When the Torah reading is completed, there are two additional aliyot: Hagbah and G’leelah.  The person given Hagbah grasps the Atzay Khayyim and lifts the Sefer Torah, turns, and, facing away from the congregation, displays at least three columns of text to the congregation, which is now standing and singing the “V’Zot Hatorah” song.  He or she then sits, while G’leelah hovers nearby, and then G’leelah rolls the Sefer Torah back up, wraps it with the wemple, and puts the Torah ornaments back on.  At this point, it is placed on the stand, and the Haftorah is read.  The sermon may be given either at this time, or after the Sefer Torah is put away. Next, a small piece of the service is done.  The congregation then rises for the return of the Torah.  A second processional is done.  Finally, as the congregation sings “Aitz Khayyim Hee...” (“It is a tree of life...”), the Sefer Torah is returned to the Ark, which is then closed.

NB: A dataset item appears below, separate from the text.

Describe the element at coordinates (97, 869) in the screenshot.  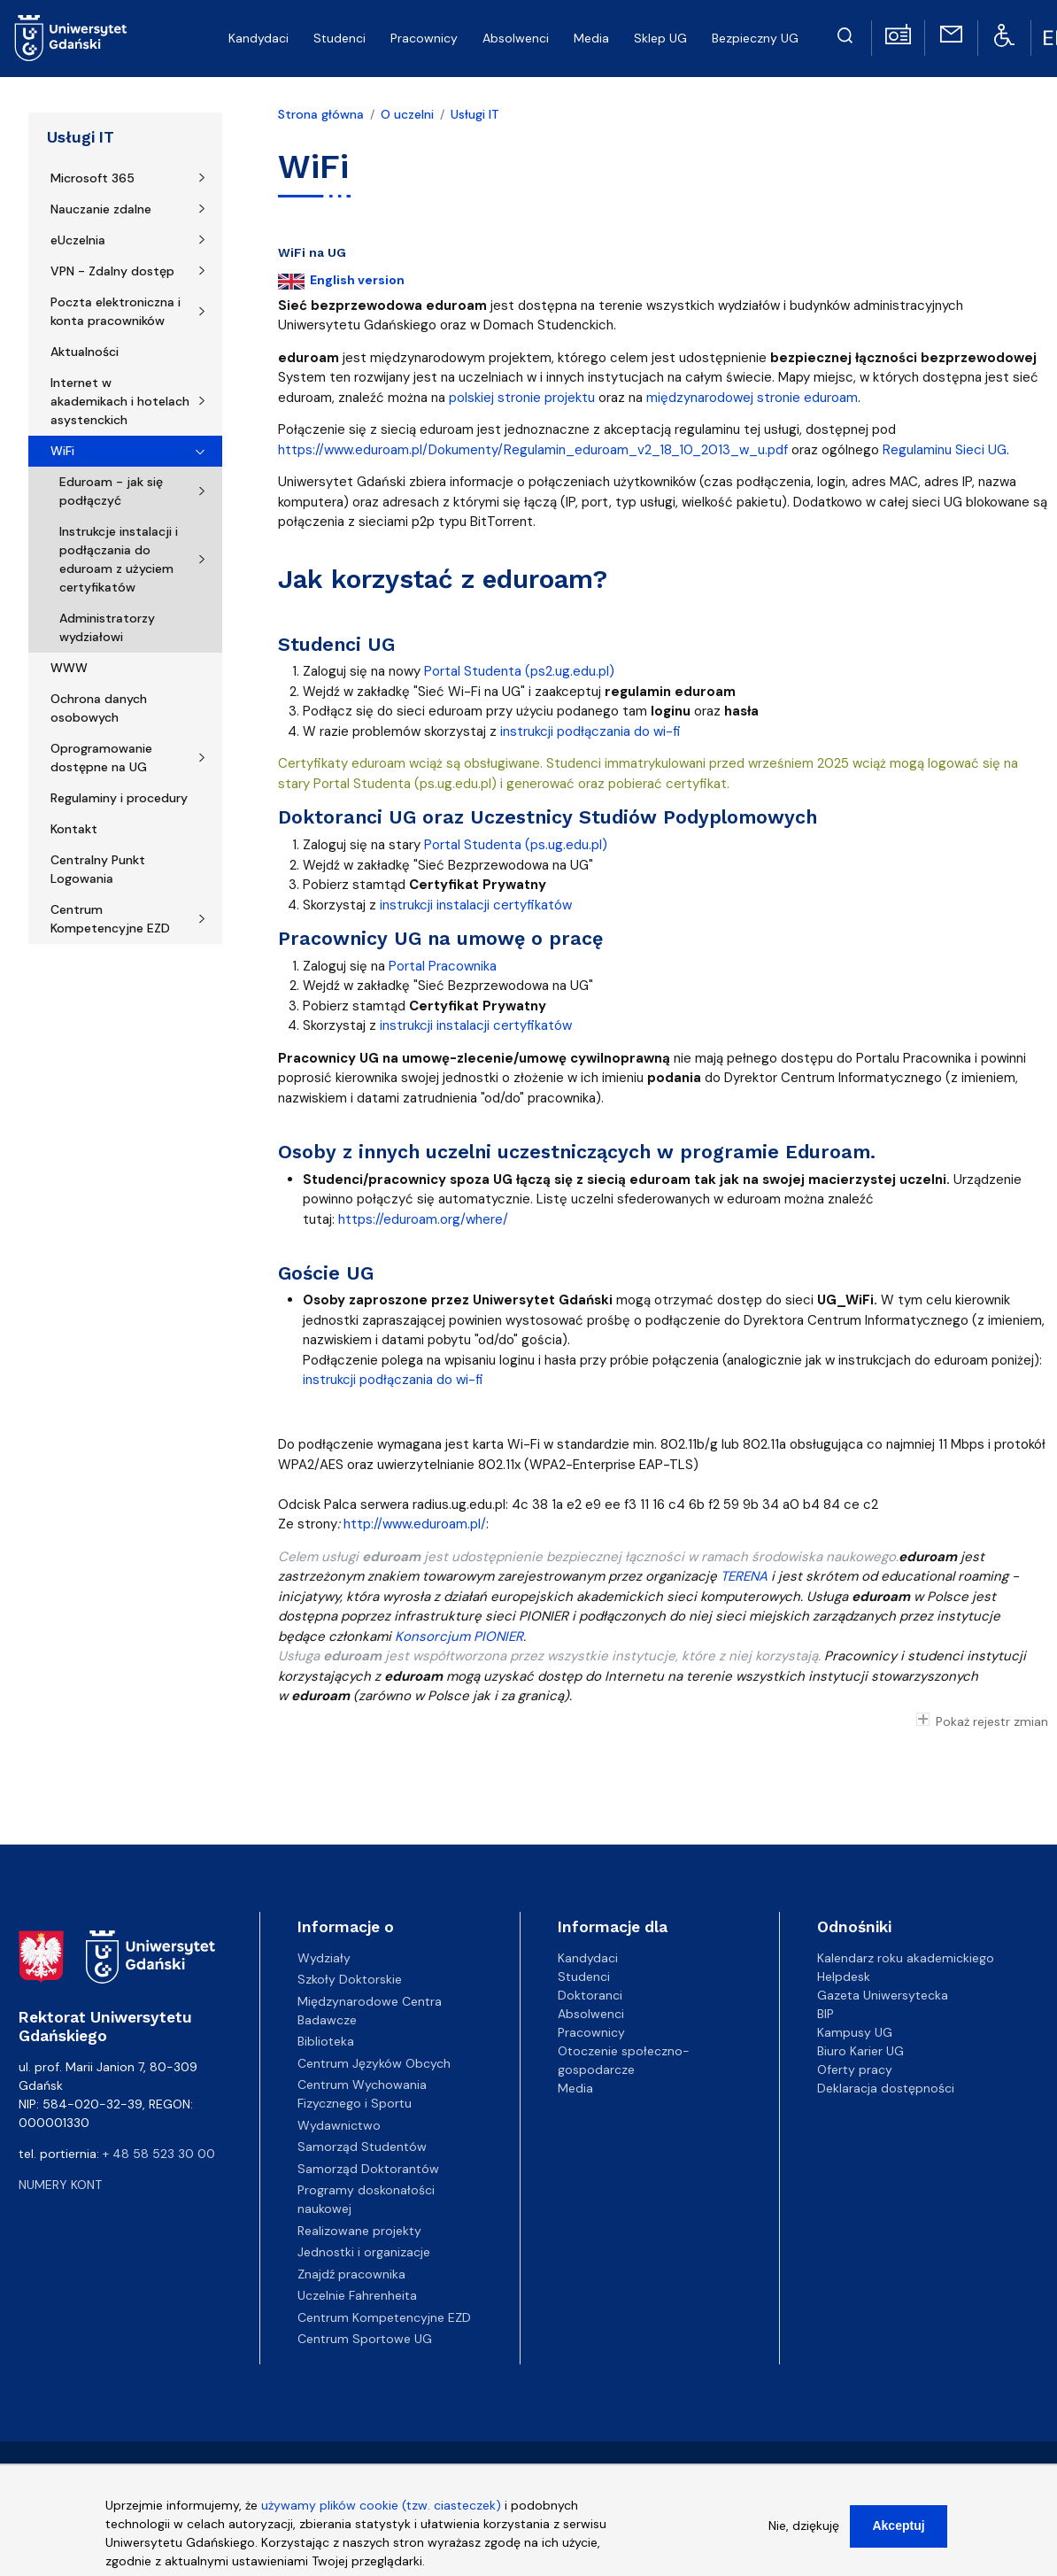 I see `Centralny Punkt Logowania` at that location.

This Shabbat morning drill is the longest.  Thus, holidays generally have just four or five readings; The Sephardic ritual has many differences, large and small.  Just as some examples, there is no separate G’leelah honor (the task is done by a gabbi).  The Torah is lifted before the reading, not after.  The Torah is held vertically (by eastern Sephardim), not horizontally when read.  It always remains in its case.

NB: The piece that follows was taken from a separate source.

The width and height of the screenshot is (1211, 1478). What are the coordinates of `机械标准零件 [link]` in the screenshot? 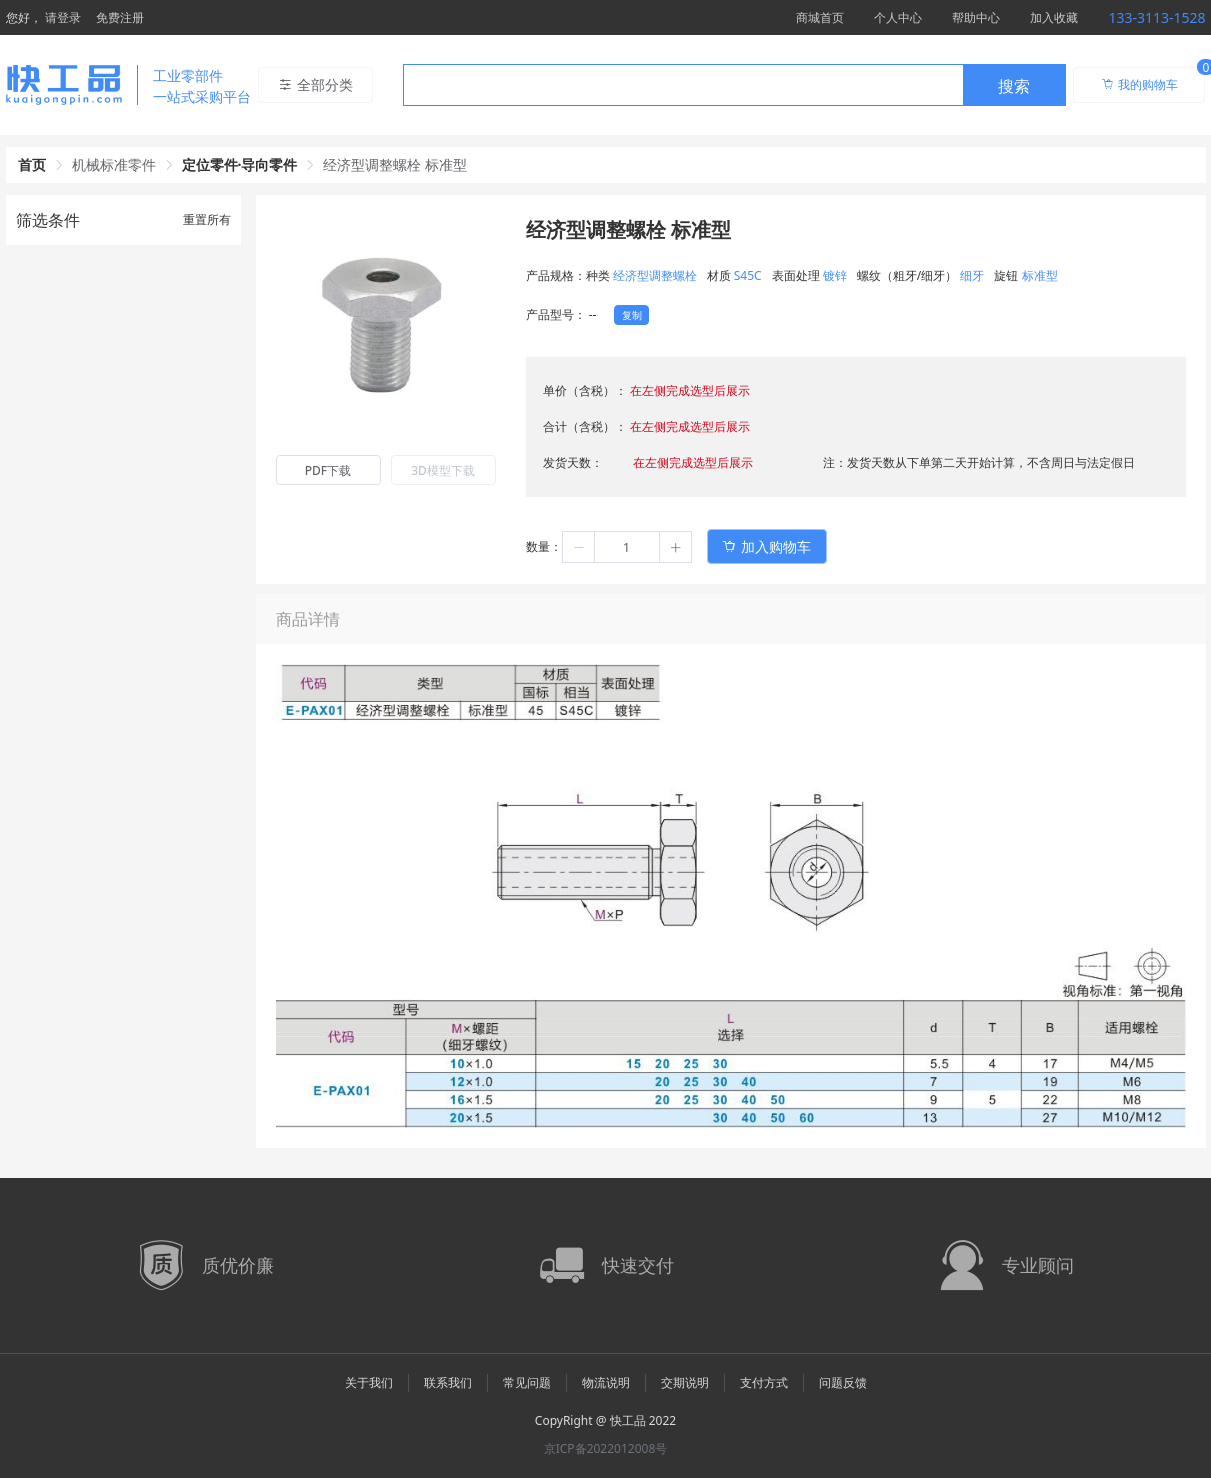 It's located at (114, 164).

As this is the final essay in my 8-part series of the Sefer Torah, I want to close on a personal note.  I am a Kohain, and over the decades, I have been called to the Torah hundreds of times.  I respond to the ritual summons to go up, and stand amidst the gabbayim and the Torah reader.  I do this with the understanding, the intention, the kavannah, that I am participating in what is arguably the oldest and most important public ritual in Judaism.  I see myself taking my rightful place as a Jew in a procession of olim, one that stretches from thousands of years in the past, through me and so many others in the present,  into the indefinite future.  The Torah blessings are for me personally, the most meaningful brakhot that I recite over the course of the year.  And when, under those circumstances, I gaze at the ancient and elegant text, I will tell you, I feel something.  I cannot really describe the feeling, except to say that a sense of connectedness is part of it.  It’s not a powerful feeling, it’s modest, but it’s real and it’s reliably present.  Indeed, if it were to disappear, I’d have to step back and try to figure out where, spiritually, I had gotten off track.

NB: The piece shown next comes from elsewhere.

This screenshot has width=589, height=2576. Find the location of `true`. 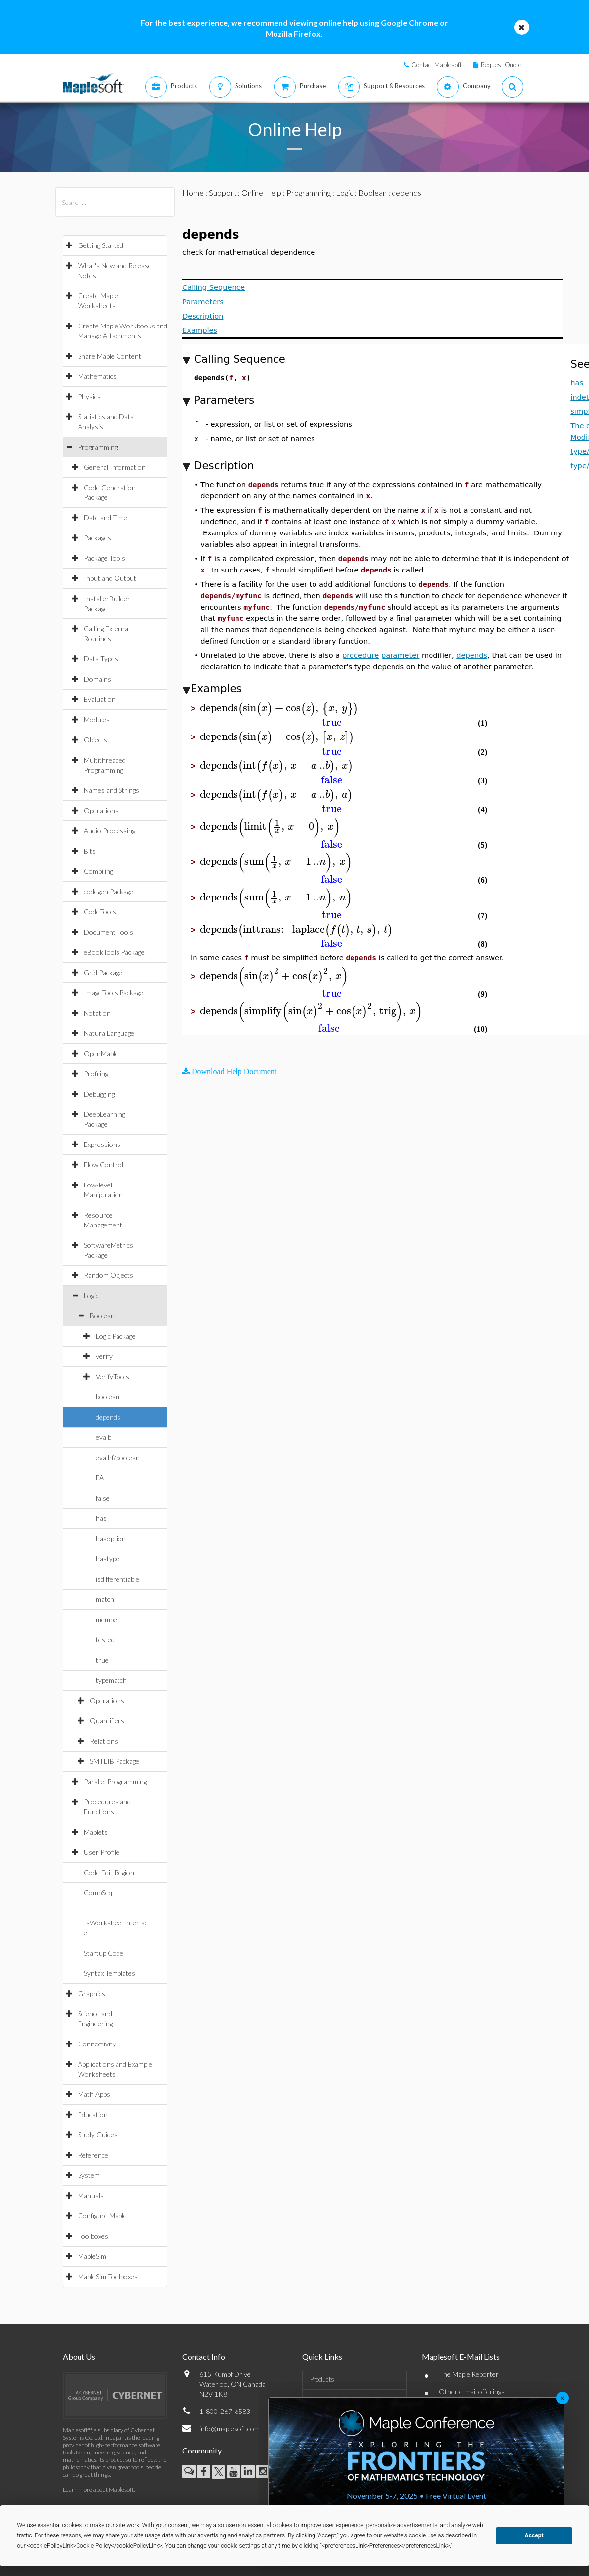 true is located at coordinates (102, 1660).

Of course, not everyone will react this way; people differ.  But if you have not been called to the Torah in a long time, or if you never have been, it is worth doing.  It is worth doing even if you think it will be a great deal of effort to learn the short blessings; it is worth doing even if you find the service too long and largely meaningless to you.

For it is the right of every adult Jew, man or woman, fully observant or far from it, to go up, to grasp the Atzay Khayyim, and to take spiritual possession of what we Jews have made to be our most sacred possession, the Sefer Torah.